Outils de reconnaissance et atouts tactiques
Les drones sont un exemple probant de ces nouvelles technologies de plus en plus utilisées dans les opérations militaires. La ministre des Armées française, Florence Parly, a souligné que ces dernières « apportent un avantage opérationnel indéniable » pour les unités sur le terrain. Elles permettent en effet de réduire le risque de pertes de vies humaines, l’envoi de troupes militaires pouvant être remplacé par des drones capables d’atteindre une cible précise. En octobre 2020, l’armée américaine a ainsi annoncé avoir tué un haut dirigeant d’Al-Qaïda dans une frappe de drone, dans le Nord-Ouest de la Syrie.
Les drones peuvent également être envoyés pour survoler des zones d’intervention afin de les cartographier et de connaître leur état en temps réel.
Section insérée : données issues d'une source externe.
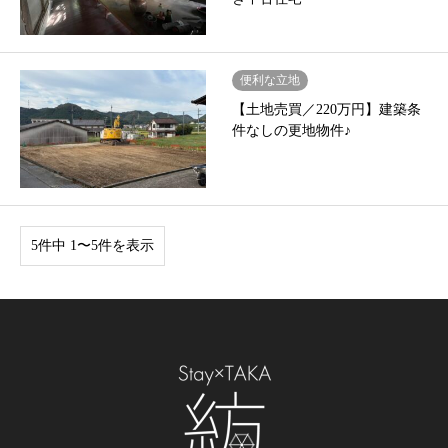
便利な立地
【土地売買／220万円】建築条
件なしの更地物件♪
5件中 1〜5件を表示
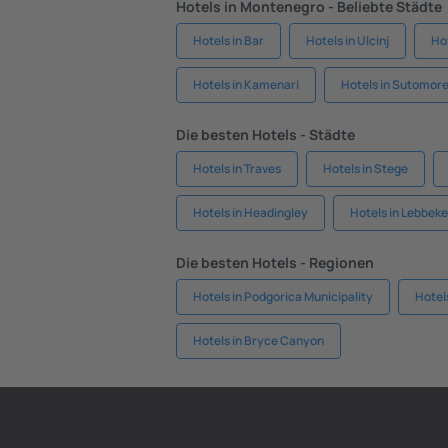
Hotels in Montenegro - Beliebte Städte
Hotels in Bar
Hotels in Ulcinj
Ho
Hotels in Kamenari
Hotels in Sutomor
Die besten Hotels - Städte
Hotels in Traves
Hotels in Stege
Hotels in Headingley
Hotels in Lebbeke
Die besten Hotels - Regionen
Hotels in Podgorica Municipality
Hotel
Hotels in Bryce Canyon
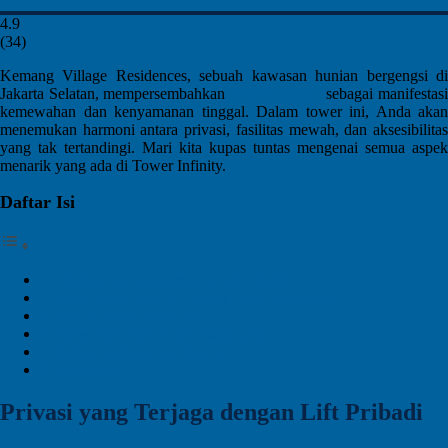
4.9
(
34
)
Kemang Village Residences, sebuah kawasan hunian bergengsi di
Jakarta Selatan, mempersembahkan
Tower Infinity
sebagai manifestas
kemewahan dan kenyamanan tinggal. Dalam tower ini, Anda akan
menemukan harmoni antara privasi, fasilitas mewah, dan aksesibilitas
yang tak tertandingi. Mari kita kupas tuntas mengenai semua aspek
menarik yang ada di Tower Infinity.
Daftar Isi
Privasi yang Terjaga dengan Lift Pribadi
Akses Lebih Dekat ke Fasilitas Pusat Perbelanjaan
Ramah Hewan Peliharaan
Solusi Tepat untuk Gaya Hidup Aktif
Unit Apartemen yang Menarik
Kesimpulan
Privasi yang Terjaga dengan Lift Pribadi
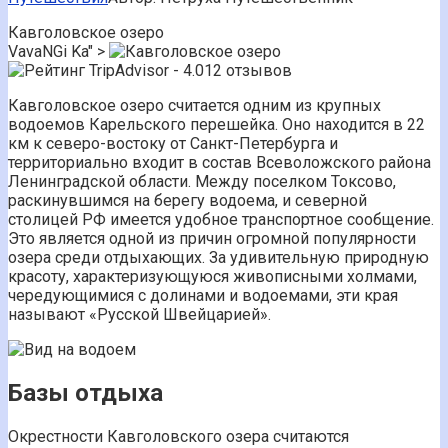
Кавголовское озеро
VavaNGi Ka" >
12 отзывов
Кавголовское озеро считается одним из крупных
водоемов Карельского перешейка. Оно находится в 22
км к северо-востоку от Санкт-Петербурга и
территориально входит в состав Всеволожского района
Ленинградской области. Между поселком Токсово,
раскинувшимся на берегу водоема, и северной
столицей РФ имеется удобное транспортное сообщение.
Это является одной из причин огромной популярности
озера среди отдыхающих. За удивительную природную
красоту, характеризующуюся живописными холмами,
чередующимися с долинами и водоемами, эти края
называют «Русской Швейцарией».
Базы отдыха
Окрестности Кавголовского озера считаются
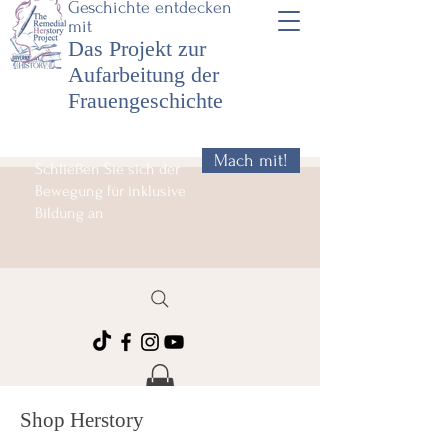
Geschichte entdecken
mit
Das Projekt zur
Aufarbeitung der
Frauengeschichte
Mach mit!
Schließen Sie sich der
Bewegung für inklusive
Bildung an
Shop Herstory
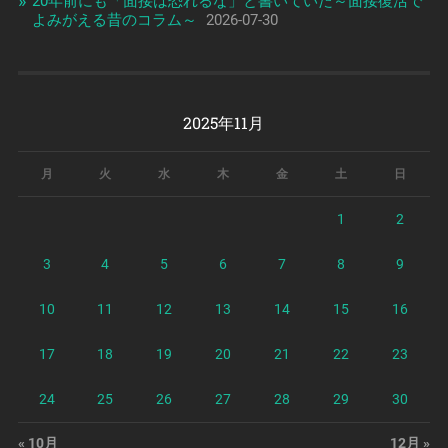
20年前にも「面接は恐れるな」と書いていた～面接復活で
よみがえる昔のコラム～
2026-07-30
2025年11月
月
火
水
木
金
土
日
1
2
3
4
5
6
7
8
9
10
11
12
13
14
15
16
17
18
19
20
21
22
23
24
25
26
27
28
29
30
« 10月
12月 »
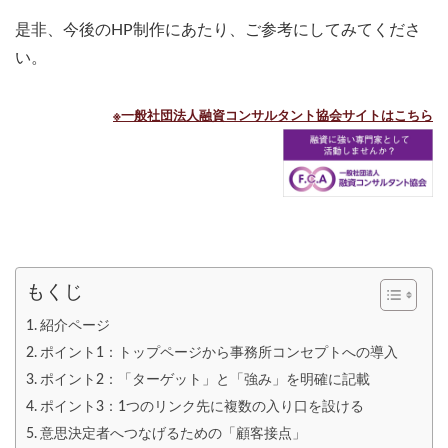
是非、今後のHP制作にあたり、ご参考にしてみてくださ
い。
※一般社団法人融資コンサルタント協会サイトはこちら
もくじ
紹介ページ
ポイント1：トップページから事務所コンセプトへの導入
ポイント2：「ターゲット」と「強み」を明確に記載
ポイント3：1つのリンク先に複数の入り口を設ける
意思決定者へつなげるための「顧客接点」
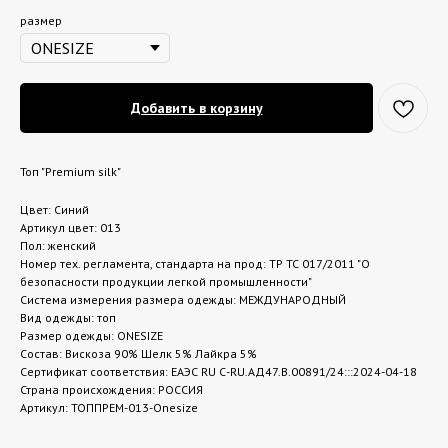
размер
Добавить в корзину
Топ "Premium silk"
Цвет: Синий
Артикул цвет: 013
Пол: женский
Номер тех. регламента, стандарта на прод: ТР ТС 017/2011 "О
безопасности продукции легкой промышленности"
Система измерения размера одежды: МЕЖДУНАРОДНЫЙ
Вид одежды: топ
Размер одежды: ONESIZE
Состав: Вискоза 90% Шелк 5% Лайкра 5%
Сертификат соответствия: ЕАЭС RU С-RU.АД47.В.00891/24:::2024-04-18
Страна происхождения: РОССИЯ
Артикул: ТОППРЕМ-013-Onesize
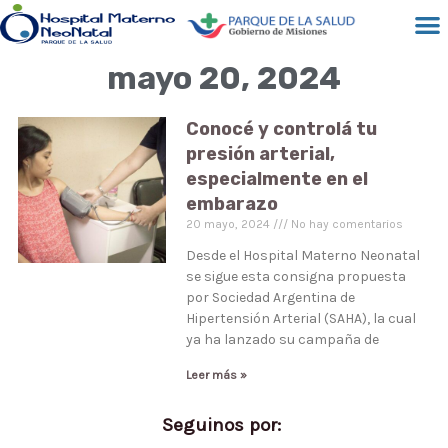
mayo 20, 2024
Conocé y controlá tu
presión arterial,
especialmente en el
embarazo
20 mayo, 2024
No hay comentarios
Desde el Hospital Materno Neonatal
se sigue esta consigna propuesta
por Sociedad Argentina de
Hipertensión Arterial (SAHA), la cual
ya ha lanzado su campaña de
Leer más »
Seguinos por:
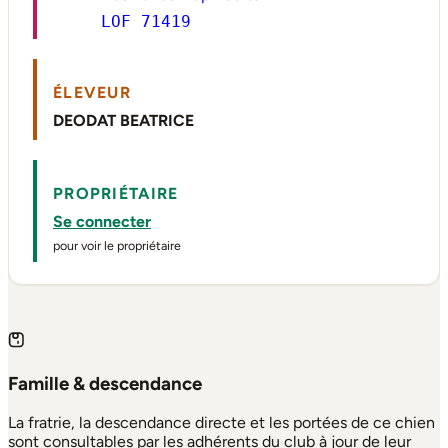
LOF 71419
ÉLEVEUR
DEODAT BEATRICE
PROPRIÉTAIRE
Se connecter
pour voir le propriétaire
Famille & descendance
La fratrie, la descendance directe et les portées de ce chien
sont consultables par les adhérents du club à jour de leur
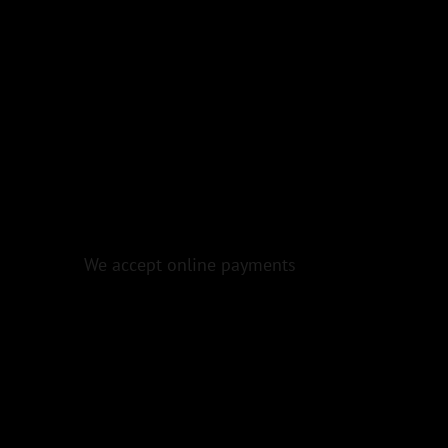
We accept online payments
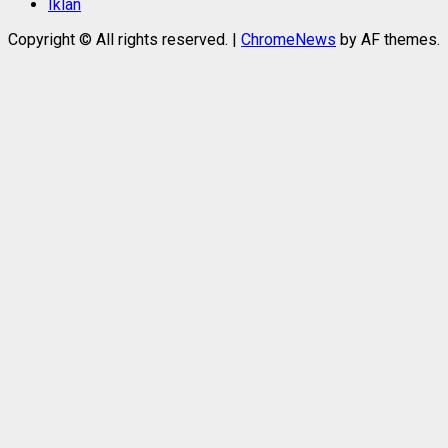
Iklan
Copyright © All rights reserved.
|
ChromeNews
by AF themes.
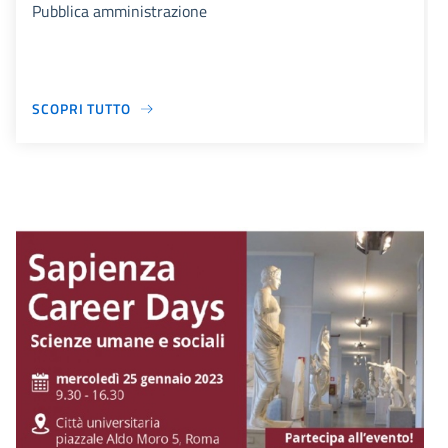
Pubblica amministrazione
SCOPRI TUTTO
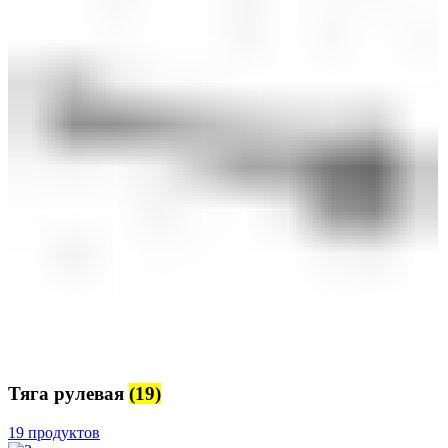
Тяга рулевая
(19)
19 продуктов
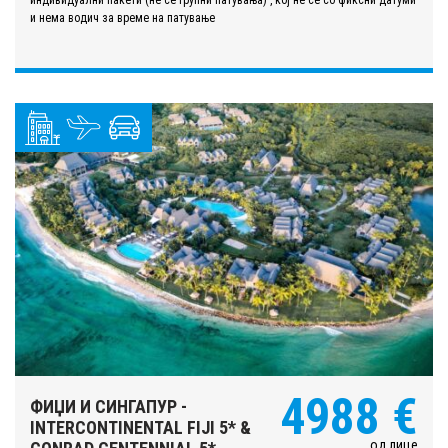
индивидуални пакети (не се групни патувања) , кој не се со фиксни датуми
и нема водич за време на патување
4988 €
ФИЏИ И СИНГАПУР -
INTERCONTINENTAL FIJI 5* &
од лице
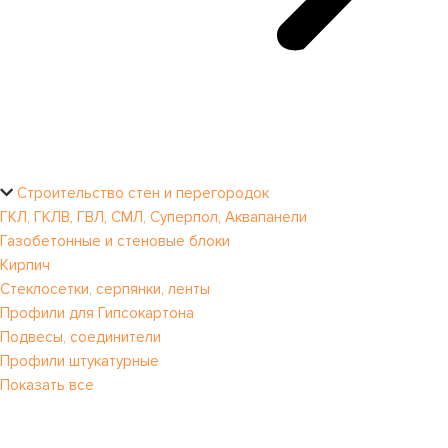
Строительство стен и перегородок
ГКЛ, ГКЛВ, ГВЛ, СМЛ, Суперпол, Аквапанели
Газобетонные и стеновые блоки
Кирпич
Стеклосетки, серпянки, ленты
Профили для Гипсокартона
Подвесы, соединители
Профили штукатурные
Показать все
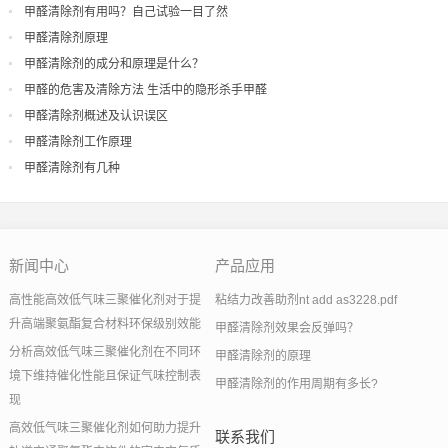
甲醛清除剂有用吗？自己试验一目了然
甲醛清除剂原理
甲醛清除剂的成分和原理是什么？
甲醛的危害及清除方法 生活中的隐形杀手甲醛
甲醛清除剂概述及认识误区
甲醛清除剂工作原理
甲醛清除剂有几种
新闻中心
产品应用
高性能高效低气味三聚催化剂对于提
粘结力改善助剂nt add as3228.pdf
升高端聚氨酯复合材料环保级别效能
甲醛清除剂效果会反弹吗？
分析高效低气味三聚催化剂在不同环
甲醛清除剂的原理
境下维持催化性能且保证气味控制表
甲醛清除剂的作用周期有多长?
现
高效低气味三聚催化剂如何助力提升
联系我们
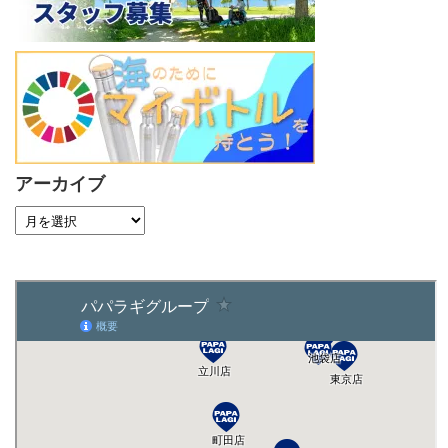
アーカイブ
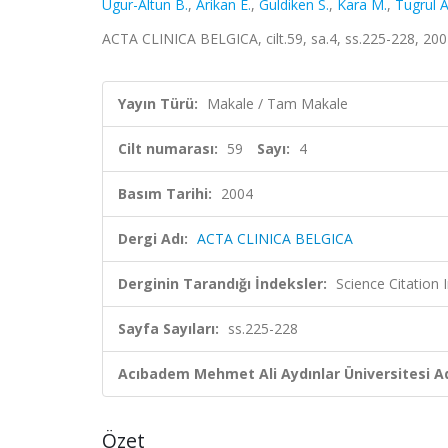
Ugur-Altun B.
,
Arikan E.
,
Guldiken S.
,
Kara M.
,
Tugrul A
ACTA CLINICA BELGICA, cilt.59, sa.4, ss.225-228, 20
Yayın Türü:
Makale / Tam Makale
Cilt numarası:
59
Sayı:
4
Basım Tarihi:
2004
Dergi Adı:
ACTA CLINICA BELGICA
Derginin Tarandığı İndeksler:
Science Citation
Sayfa Sayıları:
ss.225-228
Acıbadem Mehmet Ali Aydınlar Üniversitesi Ad
Özet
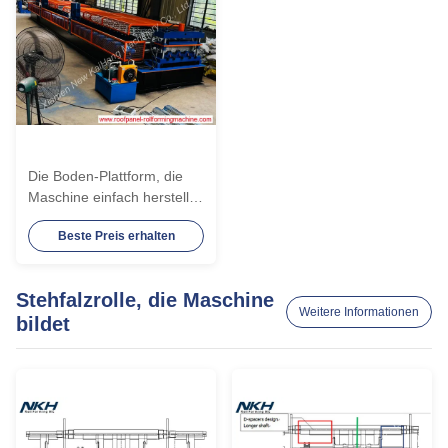
Die Boden-Plattform, die
Maschine einfach herstellt,
funktionieren, rollen,
Beste Preis erhalten
Maschine für
Gebäudestruktur, mit Gera-
Kasten bildend auf jedem
Stehfalzrolle, die Maschine
Stadium
Weitere Informationen
bildet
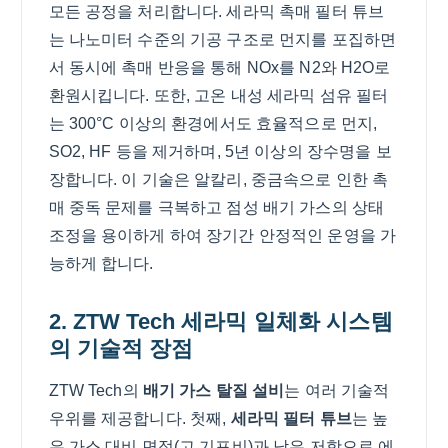
모든 공정을 처리합니다. 세라믹 촉매 필터 튜브
는 나노미터 수준의 기공 구조로 먼지를 포집하면
서 동시에 촉매 반응을 통해 NOx를 N2와 H2O로
환원시킵니다. 또한, 고온 내성 세라믹 섬유 필터
는 300°C 이상의 환경에서도 효율적으로 먼지,
SO2, HF 등을 제거하며, 5년 이상의 장수명을 보
장합니다. 이 기술은 알칼리, 중금속으로 인한 촉
매 중독 문제를 극복하고 점성 배기 가스의 상태
조정을 용이하게 하여 장기간 안정적인 운영을 가
능하게 합니다.
2. ZTW Tech 세라믹 일체화 시스템
의 기술적 장점
ZTW Tech의
배기 가스 탈질 설비
는 여러 기술적
우위를 제공합니다. 첫째,
세라믹 필터 튜브
는 높
은 가스 대비 면적(고 기포비)과 낮은 저항으로 에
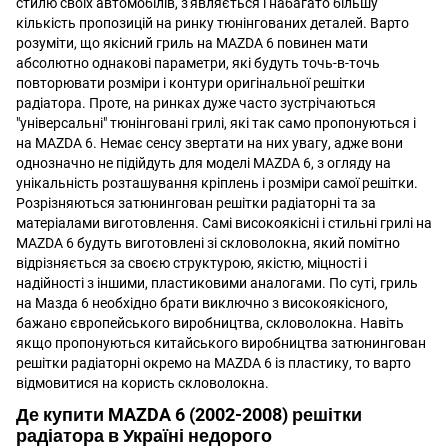
стилю своїх автомобілів, з'являється і набагато більшу
кількість пропозицій на ринку тюнінгованих деталей. Варто
розуміти, що якісний гриль на MAZDA 6 повинен мати
абсолютно однакові параметри, які будуть точь-в-точь
повторювати розміри і контури оригінальної решітки
радіатора. Проте, на ринках дуже часто зустрічаються
"універсальні" тюнінговані грилі, які так само пропонуються і
на MAZDA 6. Немає сенсу звертати на них увагу, адже вони
однозначно не підійдуть для моделі MAZDA 6, з огляду на
унікальність розташування кріплень і розміри самої решітки.
Розрізняються затюнингован решітки радіаторні та за
матеріалами виготовлення. Самі високоякісні і стильні грилі на
MAZDA 6 будуть виготовлені зі скловолокна, який помітно
відрізняється за своєю структурою, якістю, міцності і
надійності з іншими, пластиковими аналогами. По суті, гриль
на Мазда 6 необхідно брати виключно з високоякісного,
бажано європейського виробництва, скловолокна. Навіть
якщо пропонуються китайського виробництва затюнингован
решітки радіаторні окремо на MAZDA 6 із пластику, то варто
відмовитися на користь скловолокна.
Де купити MAZDA 6 (2002-2008) решітки
радіатора в Україні недорого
Des drones avec caméras infrarouges sont par exemple utilisés par Handicap International afin de détecter la présence de mines et permettre aux démineurs de sécuriser les terrains en réduisant les risques pour leur propre intervention.
Toutefois, les bénéfices tirés de leur utilisation doivent être nuancés, puisque les drones ne disposent pas d’une précision sans failles et sont susceptibles de rendre plus difficile la distinction entre civils et combattants. Le 29 août 2021, dix civils afghans dont sept enfants ont ainsi été victimes par erreur d’une frappe de drone américaine qui visait une position de l’État islamique.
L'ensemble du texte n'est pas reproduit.